There are (at least) two broad approaches to the fiction-mechanics relationship in RPGing.
One is to treat the mechanics as a model, in some loose sense, of the fiction, such that the fiction is largely read off the workings of the mechanics. In one version of this, the mechanics are (at least in principle) tightly tuned so that the fiction that gets read off their workings is coherent, verisimilitudinous, etc. The classic exemplars of this are RuneQuest and Role Master.
The second version of this first approach is to set the mechanics more or-less-arbitrarily, or perhaps with an eye on mechanical game balance, and then to suck up whatever fiction results, no matter how absurd. I regard 3E D&D and its variants as exemplars of this.
The second approach is to have a notion of the fiction prior to the mechanics, and to use the mechanics to mediate and perhaps develop this notion. 4e is a clear example: we have a notion that a giant is tough compared to a 6th level PC, and so stat it as a level 6 solo; and we have a notion that the same giant is not tough compared to an epic-tier PC, and so we stat it as a 21st level minion.

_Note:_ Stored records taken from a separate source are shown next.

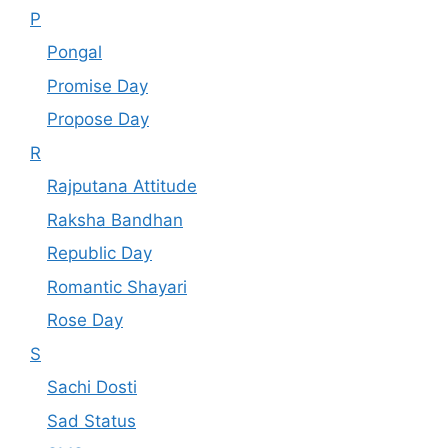
P
Pongal
Promise Day
Propose Day
R
Rajputana Attitude
Raksha Bandhan
Republic Day
Romantic Shayari
Rose Day
S
Sachi Dosti
Sad Status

Marvel Heroic RP is another example: we don't need the mechanics to tell us that the Hulk is stronger than Aunt May; we know this, and this constrains action declarations and resolutions involving an arm wrestle between the two of them. Only when we're not sure and want to leave the matter open - eg if the Hulk confronts the Thing - do we need to invoke the mechanics.

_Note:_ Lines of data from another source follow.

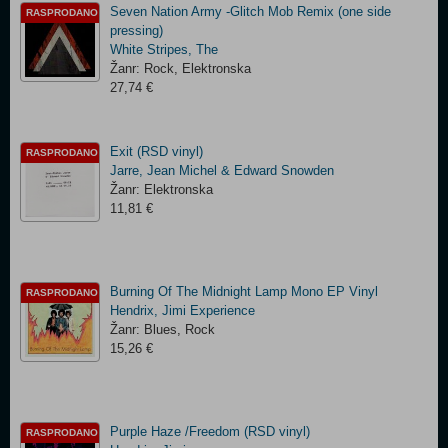
Seven Nation Army -Glitch Mob Remix (one side
RASPRODANO
pressing)
White Stripes, The
Žanr: Rock, Elektronska
27,74 €
Exit (RSD vinyl)
RASPRODANO
Jarre, Jean Michel & Edward Snowden
Žanr: Elektronska
11,81 €
Burning Of The Midnight Lamp Mono EP Vinyl
RASPRODANO
Hendrix, Jimi Experience
Žanr: Blues, Rock
15,26 €
Purple Haze /Freedom (RSD vinyl)
RASPRODANO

The second approach is obviously "fiction first" in a way that the first is not: the mechanics can't be invoked or applied, to frame a situation, without some prior conception of how it fits into the fiction (eg what tier is the challenge supposed to be?). This will produce a different play experience from the first approach, in which situations can be framed purely mechanically without forming any view about their relationship to the fiction. What can't be done, using the second approach, is to leave it an open question, to be discovered in play, whether or not a framed situation is relevant in some or other fashion to the PCs. Decisions of that sort have to be made as part of the mechanical framing process.
The idea that one approach is more meritorious than the other, or that the second approach produces shallow fiction, seems obviously false.